[Dataset entries]
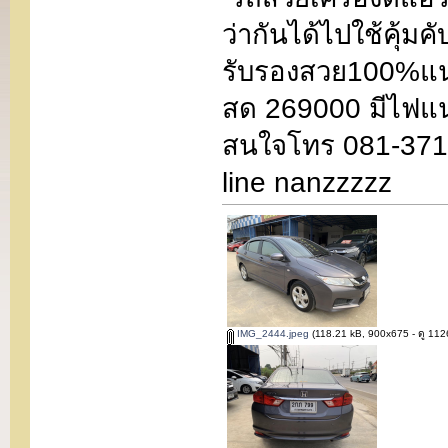
ว่ากันได้ไปใช้คุ้ม
รับรองสวย100%แ
สด 269000 มีไฟแ
สนใจโทร 081-371-
line nanzzzzz
IMG_2444.jpeg
(118.21 kB, 900x675 - ดู 1126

• [Exercise requirements]: Copy the records shown above in their entirety and exactly; images are to be left out.

• [Task response]:
ว่ากันได้ไปใช้คุ้ม
รับรองสวย100%แ
สด 269000 มีไฟแ
สนใจโทร 081-371-
line nanzzzzz
IMG_2444.jpeg
(118.21 kB, 900x675 - ดู 1126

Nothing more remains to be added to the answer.